Re: [RFC PATCH v1 0/4] Reduce cost of ptep_get_lockless on arm64

From: David Hildenbrand
Date: Tue Mar 26 2024 - 12:34:58 EST


On 26.03.24 17:31, Ryan Roberts wrote:
On 26/03/2024 16:17, David Hildenbrand wrote:
On 15.02.24 13:17, Ryan Roberts wrote:
This is an RFC for a series that aims to reduce the cost and complexity of
ptep_get_lockless() for arm64 when supporting transparent contpte mappings [1].
The approach came from discussion with Mark and David [2].

It introduces a new helper, ptep_get_lockless_norecency(), which allows the
access and dirty bits in the returned pte to be incorrect. This relaxation
permits arm64's implementation to just read the single target pte, and avoids
having to iterate over the full contpte block to gather the access and dirty
bits, for the contpte case.

It turns out that none of the call sites using ptep_get_lockless() require
accurate access and dirty bit information, so we can also convert those sites.
Although a couple of places need care (see patches 2 and 3).

Arguably patch 3 is a bit fragile, given the wide accessibility of
vmf->orig_pte.
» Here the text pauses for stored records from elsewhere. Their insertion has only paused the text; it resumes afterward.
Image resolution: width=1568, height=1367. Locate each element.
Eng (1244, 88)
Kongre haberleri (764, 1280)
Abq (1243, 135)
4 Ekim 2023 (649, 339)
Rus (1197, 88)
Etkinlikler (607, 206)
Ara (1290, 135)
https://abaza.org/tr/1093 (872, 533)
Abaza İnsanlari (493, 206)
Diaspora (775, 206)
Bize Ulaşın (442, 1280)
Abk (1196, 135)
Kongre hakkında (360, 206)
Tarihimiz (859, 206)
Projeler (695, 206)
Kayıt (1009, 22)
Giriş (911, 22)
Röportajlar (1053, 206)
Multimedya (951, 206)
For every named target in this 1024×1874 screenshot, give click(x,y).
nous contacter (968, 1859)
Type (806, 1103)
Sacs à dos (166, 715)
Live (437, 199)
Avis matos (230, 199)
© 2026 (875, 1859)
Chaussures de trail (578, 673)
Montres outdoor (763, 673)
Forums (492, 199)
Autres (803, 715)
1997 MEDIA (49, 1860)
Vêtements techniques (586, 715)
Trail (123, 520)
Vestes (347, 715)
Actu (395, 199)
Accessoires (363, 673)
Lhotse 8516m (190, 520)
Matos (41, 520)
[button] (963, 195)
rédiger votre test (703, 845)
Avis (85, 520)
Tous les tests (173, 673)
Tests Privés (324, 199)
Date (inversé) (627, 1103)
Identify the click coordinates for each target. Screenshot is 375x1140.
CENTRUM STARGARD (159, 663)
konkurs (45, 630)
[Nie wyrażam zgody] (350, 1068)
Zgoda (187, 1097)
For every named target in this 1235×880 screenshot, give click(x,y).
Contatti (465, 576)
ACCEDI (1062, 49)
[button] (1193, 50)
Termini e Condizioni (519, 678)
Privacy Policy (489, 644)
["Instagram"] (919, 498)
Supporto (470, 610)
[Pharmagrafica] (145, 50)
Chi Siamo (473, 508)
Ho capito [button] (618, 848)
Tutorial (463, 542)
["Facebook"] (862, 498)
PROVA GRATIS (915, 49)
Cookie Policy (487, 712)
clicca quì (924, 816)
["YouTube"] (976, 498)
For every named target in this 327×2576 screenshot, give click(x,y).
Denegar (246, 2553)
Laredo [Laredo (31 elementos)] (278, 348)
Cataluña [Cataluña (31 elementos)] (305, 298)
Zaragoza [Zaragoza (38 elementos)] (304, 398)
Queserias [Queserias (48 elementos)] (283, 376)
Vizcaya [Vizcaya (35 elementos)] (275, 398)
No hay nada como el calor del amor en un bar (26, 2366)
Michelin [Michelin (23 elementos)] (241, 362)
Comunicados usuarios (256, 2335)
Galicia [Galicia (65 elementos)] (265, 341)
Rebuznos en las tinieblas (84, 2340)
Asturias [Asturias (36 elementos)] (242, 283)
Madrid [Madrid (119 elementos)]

So it might make sense to drop this patch and stick to using
ptep_get_lockless() in the page fault path. I'm keen to hear opinions.

Yes. Especially as we have these pte_same() checks that might just fail now
because of wrong accessed/dirty bits?

Which pte_same() checks are you referring to? I've changed them all to
pte_same_norecency() which ignores the access/dirty bits when doing the comparison.

I'm reading the patches just now. So I stumbled over that just after I wrote that, so I was missing that part from the description here.



Likely, we just want to read "the real deal" on both sides of the pte_same()
handling.

Sorry I'm not sure I understand? You mean read the full pte including
access/dirty? That's the same as dropping the patch, right? Of course if we do
that, we still have to keep pte_get_lockless() around for this case. In an ideal
world we would convert everything over to ptep_get_lockless_norecency() and
delete ptep_get_lockless() to remove the ugliness from arm64.

Yes, agreed. Patch #3 does not look too crazy and it wouldn't really affect any architecture.

I do wonder if pte_same_norecency() should be defined per architecture and the default would be pte_same(). So we could avoid the mkold etc on all other architectures.

--
Cheers,

David / dhildenb